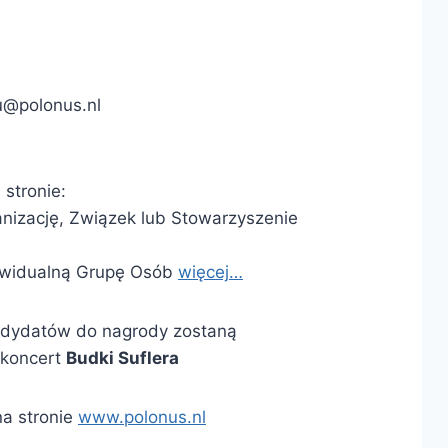
u@polonus.nl
 stronie:
anizację, Związek lub Stowarzyszenie
dywidualną Grupę Osób
więcej…
ndydatów do nagrody zostaną
 koncert
Budki Suflera
na stronie
www.polonus.nl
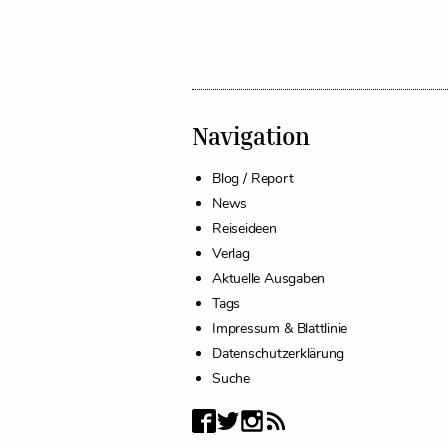
Navigation
Blog / Report
News
Reiseideen
Verlag
Aktuelle Ausgaben
Tags
Impressum & Blattlinie
Datenschutzerklärung
Suche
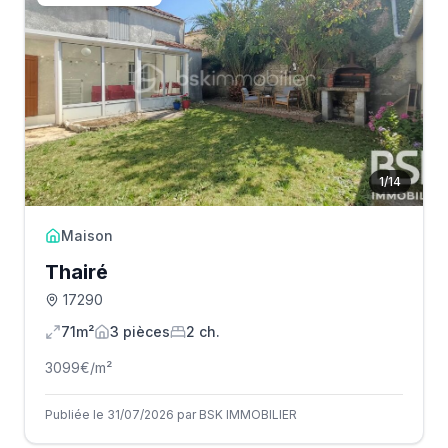
1
/
14
Maison
Thairé
17290
71m²
3
pièce
s
2
ch.
3099
€/m²
Publiée le 31/07/2026 par BSK IMMOBILIER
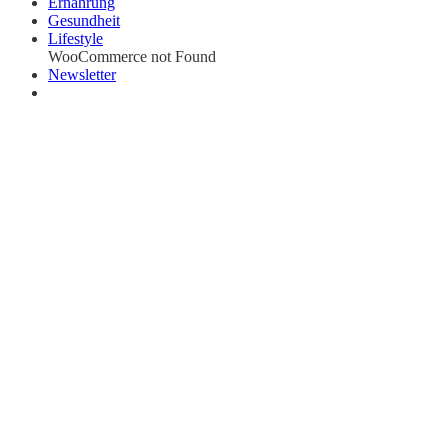
Ernährung
Gesundheit
Lifestyle
WooCommerce not Found
Newsletter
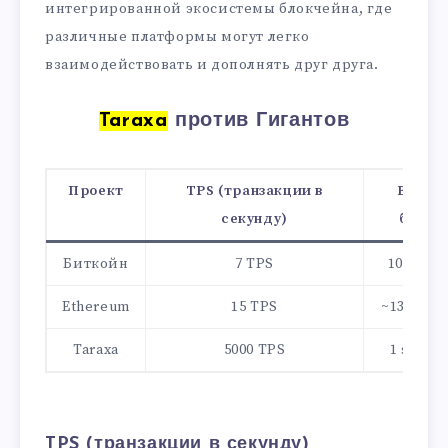
интегрированной экосистемы блокчейна, где
различные платформы могут легко
взаимодействовать и дополнять друг друга.
Taraxa
против Гигантов
Проект
TPS (транзакции в
Время
секунду)
блока
Биткойн
7 TPS
10 мину
Ethereum
15 TPS
~13 секу
Taraxa
5000 TPS
1 secon
TPS (транзакции в секунду)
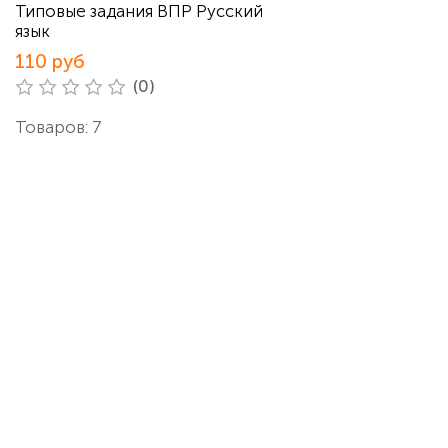
Типовые задания ВПР Русский
язык
110 руб
(0)
Товаров: 7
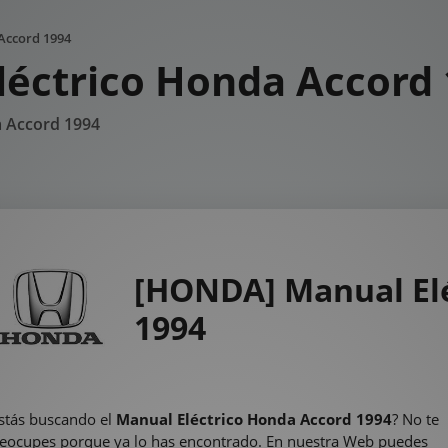
Accord 1994
éctrico Honda Accord
a Accord 1994
[HONDA] Manual Elé
1994
stás buscando el
Manual Eléctrico Honda Accord 1994
? No te
eocupes porque ya lo has encontrado. En nuestra Web puedes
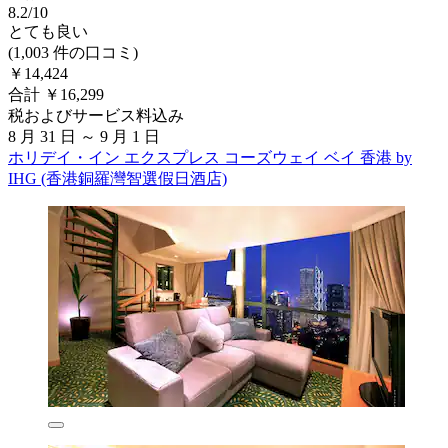
8.2/10
とても良い
(1,003 件の口コミ)
￥14,424
合計 ￥16,299
税およびサービス料込み
8 月 31 日 ～ 9 月 1 日
ホリデイ・イン エクスプレス コーズウェイ ベイ 香港 by
IHG (香港銅羅灣智選假日酒店)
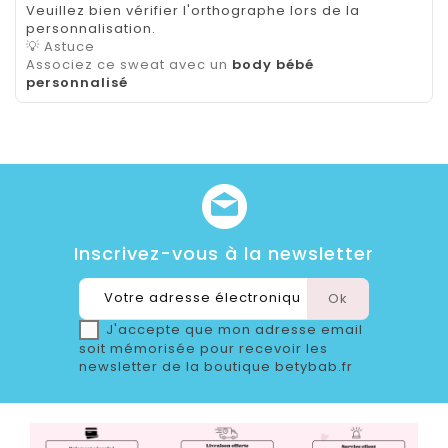
Veuillez bien vérifier l'orthographe lors de la
personnalisation.
💡 Astuce
Associez ce sweat avec un
body bébé
personnalisé
Inscrivez-vous à la newsletter
J'accepte que mon adresse email
soit mémorisée pour recevoir les
newsletter de la boutique betybab.fr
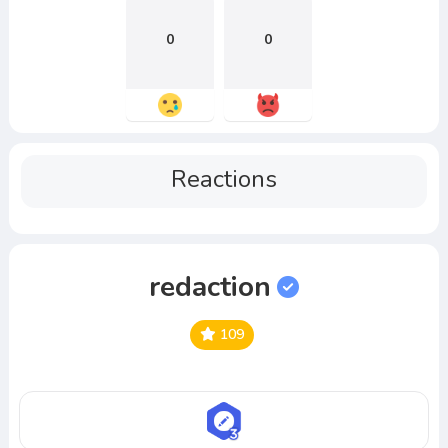
0
0
Reactions
redaction
109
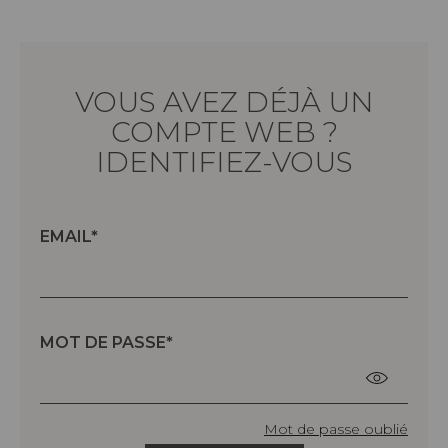
VOUS AVEZ DÉJÀ UN
COMPTE WEB ?
IDENTIFIEZ-VOUS
EMAIL
MOT DE PASSE
Mot de passe oublié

- - - - -

Lines of the listing above that hold the string "Accord" should each be copied.

Accord 1994
éctrico Honda Accord
a Accord 1994
Manual Eléctrico Honda Accord 1994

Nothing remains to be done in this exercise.